Easy problem if d=gcd(a,b) a^2-ab+b^2|(ab)^2 iff a^2-ab+b^2|d^4 Now for number a a^2-ab+b^2<a^4 ut this holds for finite b

$ (a,b)=d, a=d.a_{1},b=d.b_{1}$ $ \implies$ $ (a_{1},b_{1})=1$ $ \implies$ $ d^{2}(a_{1}^{2}+b_{1}^{2}-a_{1}.b_{1})|d^{4}.a_{1}^{2}.b_{1}^{2}$ $ \implies$ $ ((a_{1}^{2}+b_{1}^{2}-a_{1}.b_{1}),a_{1}^{2}.b_{1}^{2})=1$ $ \implies$ $ (a_{1}^{2}+b_{1}^{2}-a_{1}.b_{1})|d^{2}$ $ \Box$

hossein11652 wrote: does there exist an infinite set S such that for every a, b in S we have a ² + b ² - ab | (ab) ² Easy problem but everyone slove problem: Let $ n$ positive integer.Prove or disprove that set $ S =\{ x_1,x_2,..,x_n\}$ such that $ gcd(x_i;x_j) = 1$ and $ x_i^2 + x_j^2 - x_ix_j|(x_ix_j)^2$

I think everyone who solved the first problem would have created problem two as well for I came up with the same problem. The solution is very simple. Claim: The set $ S$ can have at most one non-zero integer. Proof of Claim: Suppose not. Let $ x_1,x_2 \in S$ with $ x_1 \neq x_2$ and $ x_1,x_2 \neq 0$. $ gcd(x_1,x_1^2 + x_2^2 - x_1x_2) = gcd(x_1,x_2^2) = 1$ Similarly, $ gcd(x_2,x_1^2 + x_2^2 - x_1x_2) = gcd(x_2,x_1^2) = 1$ Hence, $ x_1^2 + x_2^2 - x_1x_2|(x_1x_2)^2 \Rightarrow x_1^2 + x_2^2 - x_1x_2|1$ We note that $ x_1$ and $ x_2$ should have the same sign. Otherwise, $ x_1^2 + x_2^2 - x_1x_2 \geq 3$ which is not possible. Therefore, $ 0 < x_1x_2 \leq x_1^2 + x_2^2 -x_1x_2$ and $ x_1^2 + x_2^2 - x_1x_2|1$. This further implies that $ 0 < x_1x_2 \leq x_1^2 + x_2^2 -x_1x_2 \leq 1\Rightarrow x_1x_2 = 1 \Rightarrow x_1 = x_2 = 1$ or $ x_1 = x_2 = -1$. This contradicts $ x_1 \neq x_2$. Hence, $ S$ has at most one non-zero integer. Therefore, $ S = \{0,a\}$ where $ a \neq 0$. Hence, for $ n>3$, there does not exist a set $ S$ with the required property.
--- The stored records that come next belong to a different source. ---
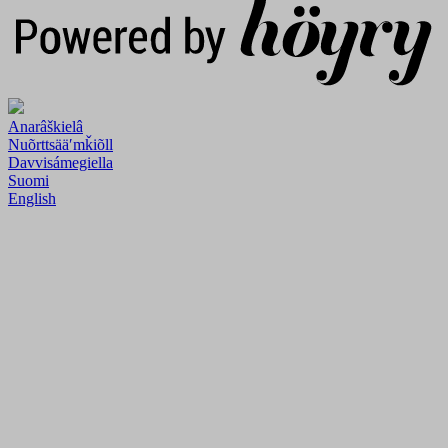
Anarâškielâ
Nuõrttsääʹmǩiõll
Davvisámegiella
Suomi
English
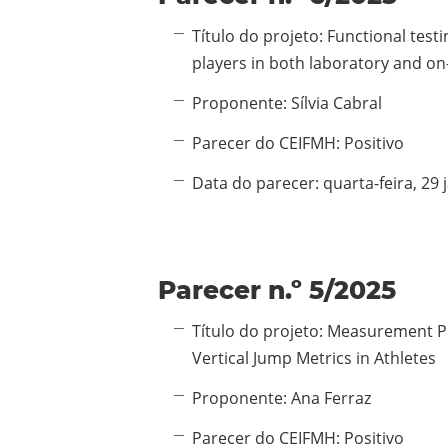
Informação adicional:
Título do projeto:
Functional testi
players in both laboratory and on-
Proponente:
Sílvia Cabral
Parecer do CEIFMH:
Positivo
Data do parecer:
quarta-feira, 29 
Parecer n.º 5/2025
Informação adicional:
Título do projeto:
Measurement Pr
Vertical Jump Metrics in Athletes
Proponente:
Ana Ferraz
Parecer do CEIFMH:
Positivo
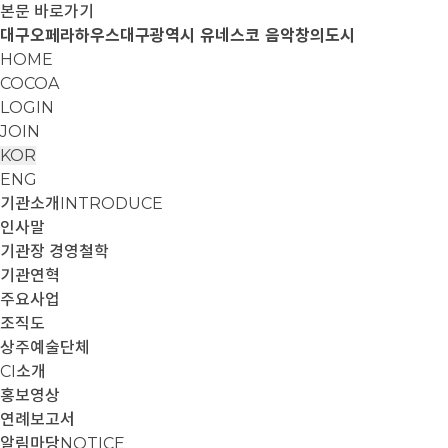
본문 바로가기
대구오페라하우스
대구광역시 유네스코 음악창의도시
HOME
COCOA
LOGIN
JOIN
KOR
ENG
기관소개
INTRODUCE
인사말
기관장 경영철학
기관연혁
주요사업
조직도
상주예술단체
CI소개
홍보영상
연례보고서
알림마당
NOTICE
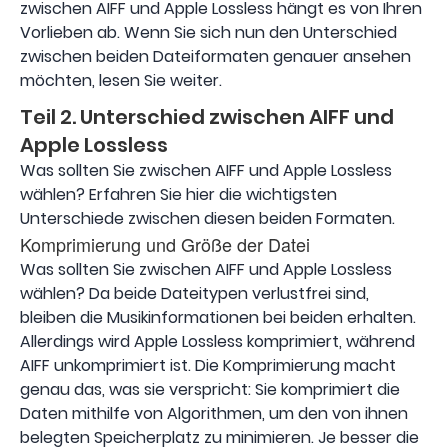
zwischen AIFF und Apple Lossless hängt es von Ihren
Vorlieben ab. Wenn Sie sich nun den Unterschied
zwischen beiden Dateiformaten genauer ansehen
möchten, lesen Sie weiter.
Teil 2. Unterschied zwischen AIFF und
Apple Lossless
Was sollten Sie zwischen AIFF und Apple Lossless
wählen? Erfahren Sie hier die wichtigsten
Unterschiede zwischen diesen beiden Formaten.
Komprimierung und Größe der Datei
Was sollten Sie zwischen AIFF und Apple Lossless
wählen? Da beide Dateitypen verlustfrei sind,
bleiben die Musikinformationen bei beiden erhalten.
Allerdings wird Apple Lossless komprimiert, während
AIFF unkomprimiert ist. Die Komprimierung macht
genau das, was sie verspricht: Sie komprimiert die
Daten mithilfe von Algorithmen, um den von ihnen
belegten Speicherplatz zu minimieren. Je besser die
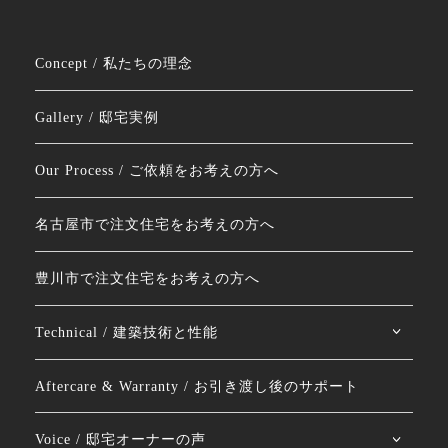
Concept / 私たちの理念
Gallery / 邸宅実例
Our Process / ご依頼をお考えの方へ
名古屋市で注文住宅をお考えの方へ
豊川市で注文住宅をお考えの方へ
Technical / 建築技術と性能
Aftercare & Warranty / お引き渡し後のサポート
Voice / 邸宅オーナーの声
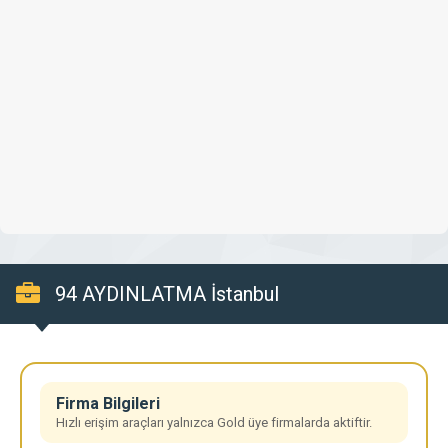
94 AYDINLATMA İstanbul
Firma Bilgileri
Hızlı erişim araçları yalnızca Gold üye firmalarda aktiftir.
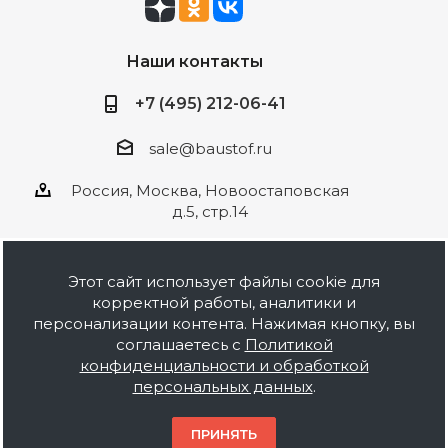
Наши контакты
+7 (495) 212-06-41
sale@baustof.ru
Россия, Москва, Новоостаповская
д.5, стр.14
Этот сайт использует файлы cookie для
корректной работы, аналитики и
2026 © ООО Баустов. Собственное
персонализации контента. Нажимая кнопку, вы
производство лакокрасочной продукции,
соглашаетесь с
Политикой
оптовая и розничная продажа строительных
конфиденциальности и обработкой
материалов, комплектация объектов под ключ.
персональных данных
.
Информация на сайте носит ознакомительный
характер и не является публичной офертой.
ПРИНЯТЬ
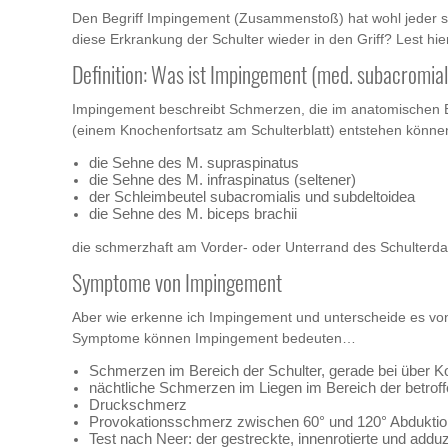
Den Begriff Impingement (Zusammenstoß) hat wohl jeder sc
diese Erkrankung der Schulter wieder in den Griff? Lest hie
Definition: Was ist Impingement (med. subacromia
Impingement beschreibt Schmerzen, die im anatomischen 
(einem Knochenfortsatz am Schulterblatt) entstehen könne
die Sehne des M. supraspinatus
die Sehne des M. infraspinatus (seltener)
der Schleimbeutel subacromialis und subdeltoidea
die Sehne des M. biceps brachii
die schmerzhaft am Vorder- oder Unterrand des Schulterd
Symptome von Impingement
Aber wie erkenne ich Impingement und unterscheide es vo
Symptome können Impingement bedeuten…
Schmerzen im Bereich der Schulter, gerade bei über Ko
nächtliche Schmerzen im Liegen im Bereich der betroff
Druckschmerz
Provokationsschmerz zwischen 60° und 120° Abduktion 
Test nach Neer: der gestreckte, innenrotierte und adduz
Omid Hatami wrote: Now for number a a^2-ab+b^2<a^4 ut this holds for finite b Why does it hold for finite b?! Another thing:RHS isn't a^4,but d^4 Thanks.

No. Your "correction" ($d^4$ instead of $a^4$ in the RHS) would make that proof invalid. I agree Omid's proof is kind of terse, so I will make it clearer. Take $a,b \in S$, $a\neq 0$, $a\neq b$. Take $d=\gcd(a,b)$, $a=dx$, $b=dy$, so $\gcd(x,y)=1$. We then need $x^2 + y^2 - xy \mid d^2 x^2y^2$, and since $\gcd(x^2 + y^2 - xy, x^2y^2) = 1$, this forces $x^2 + y^2 - xy \mid d^2$, so $a^2 + b^2 - ab \mid d^4$. This alone does not yet directly lead to the conclusion it can only hold for finitely many $b$, since the value of $d$ may change with $b$. But we have $d\mid a$, so $d^4\leq a^4$. Having $a^2 + b^2 - ab \mid d^4$ forces $|a^2 + b^2 - ab| \leq d^4\leq a^4$. However, then $a_4 \geq |a^2 + b^2 - ab| = (a-b/2)^2 + 3b^2/4 \geq 3b^2/4$, so $b^2 \leq 4a^2/3$, and with $a$ fixed, it can only occur for finitely many $b$.

Thanks but i have problem in the last line.a isn't fixed so how can you suppose that it's fixed?

Why is $a$ not fixed? I took $a\in S$, $a\neq 0$. I am allowed to fix it, no?

Oh,I'm sorry...I had a mistake

Omid Hatami wrote: a^2-ab+b^2|(ab)^2 iff a^2-ab+b^2|d^4 Reason?